Work to complete =>
The records follow. Give them all back exactly.

Entries taken from a collection
--- START ---

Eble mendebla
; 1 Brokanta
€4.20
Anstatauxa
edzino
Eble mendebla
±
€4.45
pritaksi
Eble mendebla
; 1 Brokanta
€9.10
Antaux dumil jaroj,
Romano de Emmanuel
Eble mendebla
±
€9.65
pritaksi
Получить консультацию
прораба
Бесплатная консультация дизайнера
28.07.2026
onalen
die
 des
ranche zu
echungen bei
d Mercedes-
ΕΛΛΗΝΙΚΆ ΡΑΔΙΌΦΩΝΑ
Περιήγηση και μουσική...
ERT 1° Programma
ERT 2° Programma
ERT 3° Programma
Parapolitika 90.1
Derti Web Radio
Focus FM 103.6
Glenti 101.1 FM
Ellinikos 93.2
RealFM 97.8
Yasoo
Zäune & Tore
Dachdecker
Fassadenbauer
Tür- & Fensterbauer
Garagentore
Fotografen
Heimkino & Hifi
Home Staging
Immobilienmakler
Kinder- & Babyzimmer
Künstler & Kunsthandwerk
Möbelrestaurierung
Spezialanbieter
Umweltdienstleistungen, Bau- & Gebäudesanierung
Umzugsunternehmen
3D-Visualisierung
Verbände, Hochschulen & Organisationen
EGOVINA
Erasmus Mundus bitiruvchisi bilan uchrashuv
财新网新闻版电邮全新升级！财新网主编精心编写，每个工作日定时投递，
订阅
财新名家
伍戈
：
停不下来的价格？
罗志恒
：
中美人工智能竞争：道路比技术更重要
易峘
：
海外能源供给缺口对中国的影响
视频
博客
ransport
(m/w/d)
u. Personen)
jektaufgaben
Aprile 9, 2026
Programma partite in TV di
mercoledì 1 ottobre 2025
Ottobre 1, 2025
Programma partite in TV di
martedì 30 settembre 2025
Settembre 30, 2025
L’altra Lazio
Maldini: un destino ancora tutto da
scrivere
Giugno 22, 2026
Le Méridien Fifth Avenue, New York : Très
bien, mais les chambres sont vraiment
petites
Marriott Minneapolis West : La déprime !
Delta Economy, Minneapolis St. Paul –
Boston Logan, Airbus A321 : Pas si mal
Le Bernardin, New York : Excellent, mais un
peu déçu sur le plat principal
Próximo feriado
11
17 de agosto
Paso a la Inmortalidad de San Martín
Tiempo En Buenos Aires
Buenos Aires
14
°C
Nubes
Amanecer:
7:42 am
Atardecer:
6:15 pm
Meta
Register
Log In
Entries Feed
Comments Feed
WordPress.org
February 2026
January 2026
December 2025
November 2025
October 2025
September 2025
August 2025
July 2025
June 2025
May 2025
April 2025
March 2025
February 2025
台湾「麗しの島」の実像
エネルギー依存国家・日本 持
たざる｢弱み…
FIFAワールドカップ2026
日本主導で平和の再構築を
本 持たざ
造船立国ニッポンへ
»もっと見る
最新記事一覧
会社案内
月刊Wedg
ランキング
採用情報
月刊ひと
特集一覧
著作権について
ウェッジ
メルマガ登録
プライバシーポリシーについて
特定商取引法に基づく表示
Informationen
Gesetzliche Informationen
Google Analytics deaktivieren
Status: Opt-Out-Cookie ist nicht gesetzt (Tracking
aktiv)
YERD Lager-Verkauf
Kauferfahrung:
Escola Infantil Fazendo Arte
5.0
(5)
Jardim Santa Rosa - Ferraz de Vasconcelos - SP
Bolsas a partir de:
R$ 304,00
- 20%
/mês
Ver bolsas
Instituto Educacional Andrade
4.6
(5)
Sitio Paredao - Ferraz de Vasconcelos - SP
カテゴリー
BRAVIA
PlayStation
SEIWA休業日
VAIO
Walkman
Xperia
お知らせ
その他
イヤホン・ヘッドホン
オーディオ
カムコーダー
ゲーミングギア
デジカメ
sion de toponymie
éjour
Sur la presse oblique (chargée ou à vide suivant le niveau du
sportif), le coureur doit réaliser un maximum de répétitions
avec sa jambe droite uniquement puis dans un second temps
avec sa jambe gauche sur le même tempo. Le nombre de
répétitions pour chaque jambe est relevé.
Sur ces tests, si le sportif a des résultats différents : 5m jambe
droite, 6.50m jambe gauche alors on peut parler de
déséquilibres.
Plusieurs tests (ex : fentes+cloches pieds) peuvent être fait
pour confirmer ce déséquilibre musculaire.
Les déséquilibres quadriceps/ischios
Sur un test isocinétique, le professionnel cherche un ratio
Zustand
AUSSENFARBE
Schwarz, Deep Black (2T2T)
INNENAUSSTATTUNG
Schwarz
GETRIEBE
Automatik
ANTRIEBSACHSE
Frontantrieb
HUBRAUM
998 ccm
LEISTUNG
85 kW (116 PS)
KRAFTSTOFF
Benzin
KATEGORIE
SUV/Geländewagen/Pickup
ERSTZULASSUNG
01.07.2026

--- END ---

Output for this exercise =>
Eble mendebla
; 1 Brokanta
€4.20
Anstatauxa
edzino
Eble mendebla
±
€4.45
pritaksi
Eble mendebla
; 1 Brokanta
€9.10
Antaux dumil jaroj,
Romano de Emmanuel
Eble mendebla
±
€9.65
pritaksi
Получить консультацию
прораба
Бесплатная консультация дизайнера
28.07.2026
onalen
die
 des
ranche zu
echungen bei
d Mercedes-
ΕΛΛΗΝΙΚΆ ΡΑΔΙΌΦΩΝΑ
Περιήγηση και μουσική...
ERT 1° Programma
ERT 2° Programma
ERT 3° Programma
Parapolitika 90.1
Derti Web Radio
Focus FM 103.6
Glenti 101.1 FM
Ellinikos 93.2
RealFM 97.8
Yasoo
Zäune & Tore
Dachdecker
Fassadenbauer
Tür- & Fensterbauer
Garagentore
Fotografen
Heimkino & Hifi
Home Staging
Immobilienmakler
Kinder- & Babyzimmer
Künstler & Kunsthandwerk
Möbelrestaurierung
Spezialanbieter
Umweltdienstleistungen, Bau- & Gebäudesanierung
Umzugsunternehmen
3D-Visualisierung
Verbände, Hochschulen & Organisationen
EGOVINA
Erasmus Mundus bitiruvchisi bilan uchrashuv
财新网新闻版电邮全新升级！财新网主编精心编写，每个工作日定时投递，
订阅
财新名家
伍戈
：
停不下来的价格？
罗志恒
：
中美人工智能竞争：道路比技术更重要
易峘
：
海外能源供给缺口对中国的影响
视频
博客
ransport
(m/w/d)
u. Personen)
jektaufgaben
Aprile 9, 2026
Programma partite in TV di
mercoledì 1 ottobre 2025
Ottobre 1, 2025
Programma partite in TV di
martedì 30 settembre 2025
Settembre 30, 2025
L’altra Lazio
Maldini: un destino ancora tutto da
scrivere
Giugno 22, 2026
Le Méridien Fifth Avenue, New York : Très
bien, mais les chambres sont vraiment
petites
Marriott Minneapolis West : La déprime !
Delta Economy, Minneapolis St. Paul –
Boston Logan, Airbus A321 : Pas si mal
Le Bernardin, New York : Excellent, mais un
peu déçu sur le plat principal
Próximo feriado
11
17 de agosto
Paso a la Inmortalidad de San Martín
Tiempo En Buenos Aires
Buenos Aires
14
°C
Nubes
Amanecer:
7:42 am
Atardecer:
6:15 pm
Meta
Register
Log In
Entries Feed
Comments Feed
WordPress.org
February 2026
January 2026
December 2025
November 2025
October 2025
September 2025
August 2025
July 2025
June 2025
May 2025
April 2025
March 2025
February 2025
台湾「麗しの島」の実像
エネルギー依存国家・日本 持
たざる｢弱み…
FIFAワールドカップ2026
日本主導で平和の再構築を
本 持たざ
造船立国ニッポンへ
»もっと見る
最新記事一覧
会社案内
月刊Wedg
ランキング
採用情報
月刊ひと
特集一覧
著作権について
ウェッジ
メルマガ登録
プライバシーポリシーについて
特定商取引法に基づく表示
Informationen
Gesetzliche Informationen
Google Analytics deaktivieren
Status: Opt-Out-Cookie ist nicht gesetzt (Tracking
aktiv)
YERD Lager-Verkauf
Kauferfahrung:
Escola Infantil Fazendo Arte
5.0
(5)
Jardim Santa Rosa - Ferraz de Vasconcelos - SP
Bolsas a partir de:
R$ 304,00
- 20%
/mês
Ver bolsas
Instituto Educacional Andrade
4.6
(5)
Sitio Paredao - Ferraz de Vasconcelos - SP
カテゴリー
BRAVIA
PlayStation
SEIWA休業日
VAIO
Walkman
Xperia
お知らせ
その他
イヤホン・ヘッドホン
オーディオ
カムコーダー
ゲーミングギア
デジカメ
sion de toponymie
éjour
Sur la presse oblique (chargée ou à vide suivant le niveau du
sportif), le coureur doit réaliser un maximum de répétitions
avec sa jambe droite uniquement puis dans un second temps
avec sa jambe gauche sur le même tempo. Le nombre de
répétitions pour chaque jambe est relevé.
Sur ces tests, si le sportif a des résultats différents : 5m jambe
droite, 6.50m jambe gauche alors on peut parler de
déséquilibres.
Plusieurs tests (ex : fentes+cloches pieds) peuvent être fait
pour confirmer ce déséquilibre musculaire.
Les déséquilibres quadriceps/ischios
Sur un test isocinétique, le professionnel cherche un ratio
Zustand
AUSSENFARBE
Schwarz, Deep Black (2T2T)
INNENAUSSTATTUNG
Schwarz
GETRIEBE
Automatik
ANTRIEBSACHSE
Frontantrieb
HUBRAUM
998 ccm
LEISTUNG
85 kW (116 PS)
KRAFTSTOFF
Benzin
KATEGORIE
SUV/Geländewagen/Pickup
ERSTZULASSUNG
01.07.2026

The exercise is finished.